Desperate, Johnny fingered the dial looking for some other station when he heard this crazy piano riff starting to breeze through the night air, the heated night air, and all of a sudden Ike Turner’s Rocket 88 blasted the airwaves. Ike whose Rocket 88 had been the champion choice of Jimmy Jenkins, one of his friends from after school, when they would sit endlessly in Freddy’s and seriously try to figure out whose song started the road to rock and roll. Johnny had latched onto Big Joe Turner’s Shake, Rattle and Roll which Elvis did a smash cover of but who in Joe’s version you can definitely heart that dah-da-dah beat that was the calling card of his break-out generation, as well as the serious sexual innuendo which Frankie Riley explained to one and all one girl-less Friday night at the high school hop. Billy Bradley, a high school friend who had put an assortment of bands together and so knew more than the rest of them combined, had posited Elmore James’ Look Yonder Wall as his selection but nobody had ever heard the song then, or of James.
Johnny later did give it some consideration after he had had heard the song when Billy’s band covered it and broke the place up.

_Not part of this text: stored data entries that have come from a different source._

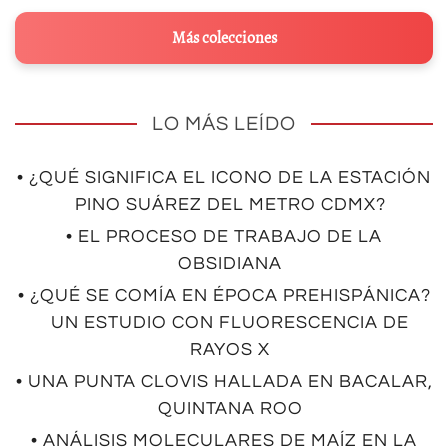
Más colecciones
LO MÁS LEÍDO
• ¿QUÉ SIGNIFICA EL ICONO DE LA ESTACIÓN
PINO SUÁREZ DEL METRO CDMX?
• EL PROCESO DE TRABAJO DE LA
OBSIDIANA
• ¿QUÉ SE COMÍA EN ÉPOCA PREHISPÁNICA?
UN ESTUDIO CON FLUORESCENCIA DE
RAYOS X
• UNA PUNTA CLOVIS HALLADA EN BACALAR,
QUINTANA ROO
• ANÁLISIS MOLECULARES DE MAÍZ EN LA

But funny as Johnny listened that night it didn’t sound like the whinny Ike’s voice on Rocket 88 so he listened for a little longer, and as he later found out from the DJ, it had actually been a James Cotton Blues Band cover. After that band’s performance was finished fish-tailing right after that one was a huge harmonica intro and what could only be mad-hatter Junior Wells doing When My Baby Left Me splashed through. No need to turn the dial further now because what Johnny Prescott had found in the crazy night air, radio beams bouncing every which way, was direct from Chicago, and maybe right off those hard-hearted Maxwell streets was Be-Bop Benny’s Chicago Blues Radio Hour. Be-Bop Benny who everybody who read the rock and roll magazines found easier at Doc’s Drugstore over on Hancock Street knew, had started Chuck Berry, Little Richard, and Fats Domino on their careers, or helped.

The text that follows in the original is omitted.